Top of Supplied material

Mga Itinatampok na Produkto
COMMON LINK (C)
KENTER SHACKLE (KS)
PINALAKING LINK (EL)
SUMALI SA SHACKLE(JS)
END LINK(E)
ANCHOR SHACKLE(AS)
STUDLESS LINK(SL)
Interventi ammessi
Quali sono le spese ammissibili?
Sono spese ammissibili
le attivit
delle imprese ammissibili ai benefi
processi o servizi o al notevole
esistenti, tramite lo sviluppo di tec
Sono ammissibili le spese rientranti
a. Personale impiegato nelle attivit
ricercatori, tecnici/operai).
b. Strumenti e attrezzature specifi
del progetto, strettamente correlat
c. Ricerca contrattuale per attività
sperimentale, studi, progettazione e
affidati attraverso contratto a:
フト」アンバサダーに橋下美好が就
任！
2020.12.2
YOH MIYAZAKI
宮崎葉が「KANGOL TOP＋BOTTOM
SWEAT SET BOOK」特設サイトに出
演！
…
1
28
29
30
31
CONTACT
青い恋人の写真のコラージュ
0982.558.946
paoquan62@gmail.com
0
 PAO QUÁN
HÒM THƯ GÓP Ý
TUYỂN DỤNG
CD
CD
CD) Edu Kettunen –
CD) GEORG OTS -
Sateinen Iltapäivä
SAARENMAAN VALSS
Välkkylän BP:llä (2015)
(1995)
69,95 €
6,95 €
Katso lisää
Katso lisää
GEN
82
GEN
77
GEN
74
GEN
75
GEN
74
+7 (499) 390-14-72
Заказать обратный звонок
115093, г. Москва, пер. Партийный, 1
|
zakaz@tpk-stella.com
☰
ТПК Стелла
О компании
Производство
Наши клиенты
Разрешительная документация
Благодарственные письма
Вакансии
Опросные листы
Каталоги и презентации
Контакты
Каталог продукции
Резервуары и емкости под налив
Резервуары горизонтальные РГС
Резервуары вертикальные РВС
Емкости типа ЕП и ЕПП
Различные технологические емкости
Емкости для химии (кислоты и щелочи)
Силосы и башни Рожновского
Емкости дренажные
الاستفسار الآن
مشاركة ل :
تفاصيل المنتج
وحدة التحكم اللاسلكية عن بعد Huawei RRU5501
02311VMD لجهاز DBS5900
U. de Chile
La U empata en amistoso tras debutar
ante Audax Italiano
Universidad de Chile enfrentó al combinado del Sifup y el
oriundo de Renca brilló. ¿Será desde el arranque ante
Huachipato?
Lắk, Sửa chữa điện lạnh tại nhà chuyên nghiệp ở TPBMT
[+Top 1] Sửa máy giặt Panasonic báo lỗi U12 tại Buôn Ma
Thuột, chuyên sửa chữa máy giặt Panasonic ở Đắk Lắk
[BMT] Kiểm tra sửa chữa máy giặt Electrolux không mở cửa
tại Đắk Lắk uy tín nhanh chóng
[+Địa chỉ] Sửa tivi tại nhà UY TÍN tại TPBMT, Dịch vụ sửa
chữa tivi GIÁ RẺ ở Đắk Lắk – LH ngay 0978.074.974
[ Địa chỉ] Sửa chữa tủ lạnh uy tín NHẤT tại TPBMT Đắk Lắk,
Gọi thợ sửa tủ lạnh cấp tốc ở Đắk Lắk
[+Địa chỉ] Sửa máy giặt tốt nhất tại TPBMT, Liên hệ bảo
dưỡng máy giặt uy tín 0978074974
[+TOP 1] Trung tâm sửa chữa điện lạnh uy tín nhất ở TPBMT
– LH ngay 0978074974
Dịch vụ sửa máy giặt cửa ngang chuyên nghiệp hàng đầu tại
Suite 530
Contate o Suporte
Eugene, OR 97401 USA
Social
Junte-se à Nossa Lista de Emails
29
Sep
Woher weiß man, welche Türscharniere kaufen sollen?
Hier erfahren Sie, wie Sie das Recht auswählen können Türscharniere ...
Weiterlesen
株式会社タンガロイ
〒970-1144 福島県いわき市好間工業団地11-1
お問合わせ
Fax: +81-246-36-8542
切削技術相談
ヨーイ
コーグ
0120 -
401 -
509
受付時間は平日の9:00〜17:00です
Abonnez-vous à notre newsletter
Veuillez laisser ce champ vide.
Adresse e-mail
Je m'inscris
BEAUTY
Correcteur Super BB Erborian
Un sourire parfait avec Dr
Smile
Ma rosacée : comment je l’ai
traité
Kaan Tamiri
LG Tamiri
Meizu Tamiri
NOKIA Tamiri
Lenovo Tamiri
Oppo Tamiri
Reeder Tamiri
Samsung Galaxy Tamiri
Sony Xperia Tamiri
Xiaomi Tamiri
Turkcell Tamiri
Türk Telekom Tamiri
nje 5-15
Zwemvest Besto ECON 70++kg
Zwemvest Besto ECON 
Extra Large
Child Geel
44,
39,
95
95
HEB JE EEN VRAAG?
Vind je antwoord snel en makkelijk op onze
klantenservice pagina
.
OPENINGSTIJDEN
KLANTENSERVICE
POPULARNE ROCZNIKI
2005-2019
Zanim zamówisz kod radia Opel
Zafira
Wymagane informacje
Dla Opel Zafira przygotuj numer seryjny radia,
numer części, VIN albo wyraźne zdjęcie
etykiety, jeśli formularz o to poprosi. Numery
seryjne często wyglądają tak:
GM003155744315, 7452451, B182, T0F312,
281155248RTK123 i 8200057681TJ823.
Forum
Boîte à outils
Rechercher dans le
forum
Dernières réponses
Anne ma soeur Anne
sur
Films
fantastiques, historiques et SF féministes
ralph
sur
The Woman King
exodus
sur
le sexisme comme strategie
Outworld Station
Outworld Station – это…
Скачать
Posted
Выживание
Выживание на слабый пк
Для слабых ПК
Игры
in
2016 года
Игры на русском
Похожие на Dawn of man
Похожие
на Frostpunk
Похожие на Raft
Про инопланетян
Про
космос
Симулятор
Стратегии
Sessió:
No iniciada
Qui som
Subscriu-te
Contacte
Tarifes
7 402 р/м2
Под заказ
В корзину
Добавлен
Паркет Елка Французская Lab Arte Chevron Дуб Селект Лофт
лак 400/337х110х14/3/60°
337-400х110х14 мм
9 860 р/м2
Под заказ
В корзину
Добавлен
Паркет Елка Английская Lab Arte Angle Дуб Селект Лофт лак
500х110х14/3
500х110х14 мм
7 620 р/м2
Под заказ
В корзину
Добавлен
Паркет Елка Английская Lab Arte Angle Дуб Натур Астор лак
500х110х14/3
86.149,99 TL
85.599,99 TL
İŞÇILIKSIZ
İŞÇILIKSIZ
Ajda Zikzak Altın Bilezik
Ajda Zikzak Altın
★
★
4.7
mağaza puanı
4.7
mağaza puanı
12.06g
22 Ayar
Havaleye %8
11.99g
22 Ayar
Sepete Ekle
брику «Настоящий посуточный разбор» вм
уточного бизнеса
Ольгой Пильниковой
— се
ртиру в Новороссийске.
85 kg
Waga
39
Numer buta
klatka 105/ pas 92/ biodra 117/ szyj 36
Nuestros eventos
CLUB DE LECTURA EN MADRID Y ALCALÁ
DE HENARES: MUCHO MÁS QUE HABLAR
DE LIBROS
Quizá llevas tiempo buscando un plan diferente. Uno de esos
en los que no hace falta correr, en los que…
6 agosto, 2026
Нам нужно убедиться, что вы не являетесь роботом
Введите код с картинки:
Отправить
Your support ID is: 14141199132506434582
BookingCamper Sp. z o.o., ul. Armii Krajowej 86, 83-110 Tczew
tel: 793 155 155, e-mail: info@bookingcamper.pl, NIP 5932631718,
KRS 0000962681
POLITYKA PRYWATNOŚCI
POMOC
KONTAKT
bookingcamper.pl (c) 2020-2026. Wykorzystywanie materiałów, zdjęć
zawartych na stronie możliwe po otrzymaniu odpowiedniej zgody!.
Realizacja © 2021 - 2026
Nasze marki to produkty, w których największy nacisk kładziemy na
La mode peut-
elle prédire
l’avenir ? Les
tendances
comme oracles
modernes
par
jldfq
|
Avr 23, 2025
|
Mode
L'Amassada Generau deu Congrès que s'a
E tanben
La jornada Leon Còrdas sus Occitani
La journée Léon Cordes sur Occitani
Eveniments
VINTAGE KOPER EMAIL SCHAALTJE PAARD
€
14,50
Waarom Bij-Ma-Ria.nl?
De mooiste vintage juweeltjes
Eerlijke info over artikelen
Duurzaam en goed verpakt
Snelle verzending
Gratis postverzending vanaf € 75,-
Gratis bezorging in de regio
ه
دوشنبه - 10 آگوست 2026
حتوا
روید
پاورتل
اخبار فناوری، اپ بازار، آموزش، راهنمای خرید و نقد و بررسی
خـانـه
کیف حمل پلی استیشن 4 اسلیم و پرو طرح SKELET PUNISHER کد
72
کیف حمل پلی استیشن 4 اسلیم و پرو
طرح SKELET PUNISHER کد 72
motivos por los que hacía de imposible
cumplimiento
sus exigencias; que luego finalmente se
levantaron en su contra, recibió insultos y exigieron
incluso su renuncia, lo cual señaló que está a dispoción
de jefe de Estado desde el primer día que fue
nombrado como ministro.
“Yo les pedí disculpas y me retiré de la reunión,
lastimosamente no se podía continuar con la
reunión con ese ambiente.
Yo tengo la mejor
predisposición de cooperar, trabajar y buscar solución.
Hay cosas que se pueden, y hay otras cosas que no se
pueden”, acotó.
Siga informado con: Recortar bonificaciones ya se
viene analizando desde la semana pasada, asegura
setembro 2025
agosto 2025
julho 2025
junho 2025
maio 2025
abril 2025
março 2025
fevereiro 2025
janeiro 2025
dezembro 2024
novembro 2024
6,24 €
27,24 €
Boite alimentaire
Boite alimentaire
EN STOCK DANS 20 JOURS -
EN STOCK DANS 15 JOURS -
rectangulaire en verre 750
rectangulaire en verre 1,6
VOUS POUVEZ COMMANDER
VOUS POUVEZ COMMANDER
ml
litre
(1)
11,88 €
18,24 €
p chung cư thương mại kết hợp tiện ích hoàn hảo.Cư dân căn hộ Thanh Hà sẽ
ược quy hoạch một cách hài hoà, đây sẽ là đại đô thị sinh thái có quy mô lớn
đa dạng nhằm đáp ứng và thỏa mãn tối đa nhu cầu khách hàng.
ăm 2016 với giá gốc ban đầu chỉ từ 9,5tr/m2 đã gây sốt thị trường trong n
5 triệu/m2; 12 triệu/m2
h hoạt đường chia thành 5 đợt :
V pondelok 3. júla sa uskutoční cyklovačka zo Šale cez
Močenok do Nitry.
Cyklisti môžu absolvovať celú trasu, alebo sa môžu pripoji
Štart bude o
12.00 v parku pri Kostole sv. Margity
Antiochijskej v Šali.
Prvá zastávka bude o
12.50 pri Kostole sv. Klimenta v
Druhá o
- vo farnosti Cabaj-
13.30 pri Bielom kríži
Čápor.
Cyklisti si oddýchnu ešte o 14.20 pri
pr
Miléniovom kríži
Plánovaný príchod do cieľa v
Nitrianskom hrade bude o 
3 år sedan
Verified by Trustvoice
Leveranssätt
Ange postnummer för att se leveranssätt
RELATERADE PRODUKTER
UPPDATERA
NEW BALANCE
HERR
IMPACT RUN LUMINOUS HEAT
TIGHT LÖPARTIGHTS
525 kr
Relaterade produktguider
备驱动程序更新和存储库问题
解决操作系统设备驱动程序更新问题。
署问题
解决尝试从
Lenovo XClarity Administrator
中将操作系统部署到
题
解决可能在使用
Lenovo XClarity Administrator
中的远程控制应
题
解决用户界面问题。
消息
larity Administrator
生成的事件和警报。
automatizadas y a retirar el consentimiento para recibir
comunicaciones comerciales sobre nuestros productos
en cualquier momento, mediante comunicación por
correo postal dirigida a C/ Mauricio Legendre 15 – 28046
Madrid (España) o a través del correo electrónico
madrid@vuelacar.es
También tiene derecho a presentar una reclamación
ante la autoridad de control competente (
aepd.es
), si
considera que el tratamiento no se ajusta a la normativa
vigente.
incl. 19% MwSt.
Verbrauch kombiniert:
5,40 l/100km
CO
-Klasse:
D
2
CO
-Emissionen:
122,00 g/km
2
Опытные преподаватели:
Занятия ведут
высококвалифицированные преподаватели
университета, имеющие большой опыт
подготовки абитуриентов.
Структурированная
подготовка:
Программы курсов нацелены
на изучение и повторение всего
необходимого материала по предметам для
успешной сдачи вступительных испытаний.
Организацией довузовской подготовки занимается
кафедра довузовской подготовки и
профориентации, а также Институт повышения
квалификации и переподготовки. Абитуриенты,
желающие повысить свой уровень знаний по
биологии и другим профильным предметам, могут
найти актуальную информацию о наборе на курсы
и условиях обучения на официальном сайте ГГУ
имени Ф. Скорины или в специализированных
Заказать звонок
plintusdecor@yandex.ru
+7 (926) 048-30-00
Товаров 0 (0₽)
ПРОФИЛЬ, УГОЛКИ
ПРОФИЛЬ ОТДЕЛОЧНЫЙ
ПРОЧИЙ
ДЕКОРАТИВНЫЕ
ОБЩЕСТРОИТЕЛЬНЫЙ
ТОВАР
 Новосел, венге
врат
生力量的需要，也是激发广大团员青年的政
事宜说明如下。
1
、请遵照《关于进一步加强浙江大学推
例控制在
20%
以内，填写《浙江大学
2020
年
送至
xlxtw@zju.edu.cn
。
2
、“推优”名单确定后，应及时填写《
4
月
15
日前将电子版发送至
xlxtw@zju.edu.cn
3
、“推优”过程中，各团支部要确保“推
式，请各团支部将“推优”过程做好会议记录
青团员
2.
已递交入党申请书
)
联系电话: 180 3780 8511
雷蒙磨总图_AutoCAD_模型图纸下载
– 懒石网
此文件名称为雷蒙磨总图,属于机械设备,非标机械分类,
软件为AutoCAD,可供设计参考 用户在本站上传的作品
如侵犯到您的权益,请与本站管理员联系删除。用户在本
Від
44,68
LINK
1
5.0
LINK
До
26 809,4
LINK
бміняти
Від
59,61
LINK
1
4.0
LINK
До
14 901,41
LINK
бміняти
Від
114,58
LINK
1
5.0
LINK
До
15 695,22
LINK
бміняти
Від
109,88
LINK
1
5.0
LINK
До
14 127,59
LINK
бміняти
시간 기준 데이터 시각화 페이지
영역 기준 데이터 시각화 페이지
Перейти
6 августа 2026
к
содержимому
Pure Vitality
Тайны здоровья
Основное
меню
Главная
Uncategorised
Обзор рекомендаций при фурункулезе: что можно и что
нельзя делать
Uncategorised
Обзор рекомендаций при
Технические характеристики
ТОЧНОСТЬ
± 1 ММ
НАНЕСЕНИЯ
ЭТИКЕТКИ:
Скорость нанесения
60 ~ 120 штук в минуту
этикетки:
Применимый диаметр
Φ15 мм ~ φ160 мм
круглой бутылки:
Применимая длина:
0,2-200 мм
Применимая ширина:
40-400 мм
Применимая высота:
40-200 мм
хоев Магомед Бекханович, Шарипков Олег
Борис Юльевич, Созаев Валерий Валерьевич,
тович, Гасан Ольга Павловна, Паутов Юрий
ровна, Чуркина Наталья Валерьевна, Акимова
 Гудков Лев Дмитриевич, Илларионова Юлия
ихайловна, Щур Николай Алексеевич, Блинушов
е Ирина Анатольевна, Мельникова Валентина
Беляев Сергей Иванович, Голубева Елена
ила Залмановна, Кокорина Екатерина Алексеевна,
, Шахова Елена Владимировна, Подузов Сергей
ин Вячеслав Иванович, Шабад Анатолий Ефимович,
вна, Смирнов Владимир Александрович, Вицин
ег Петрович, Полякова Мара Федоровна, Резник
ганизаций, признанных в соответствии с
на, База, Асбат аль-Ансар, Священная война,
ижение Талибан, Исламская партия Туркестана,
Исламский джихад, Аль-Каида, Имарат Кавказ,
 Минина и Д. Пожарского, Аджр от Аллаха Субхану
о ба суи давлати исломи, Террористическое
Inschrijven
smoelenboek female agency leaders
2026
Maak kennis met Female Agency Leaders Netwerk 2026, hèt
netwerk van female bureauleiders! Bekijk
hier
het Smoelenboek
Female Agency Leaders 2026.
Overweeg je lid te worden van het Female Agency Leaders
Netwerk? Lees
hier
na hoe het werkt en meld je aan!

Bottom of Supplied material

Problem: Give back precisely the lines above that start at the line containing "ижение Талибан, Исламская" and end at the line containing "Female Agency Leaders 2026.", inclusive. No other lines belong in the output.

Answer for the task:
ижение Талибан, Исламская партия Туркестана,
Исламский джихад, Аль-Каида, Имарат Кавказ,
 Минина и Д. Пожарского, Аджр от Аллаха Субхану
о ба суи давлати исломи, Террористическое
Inschrijven
smoelenboek female agency leaders
2026
Maak kennis met Female Agency Leaders Netwerk 2026, hèt
netwerk van female bureauleiders! Bekijk
hier
het Smoelenboek
Female Agency Leaders 2026.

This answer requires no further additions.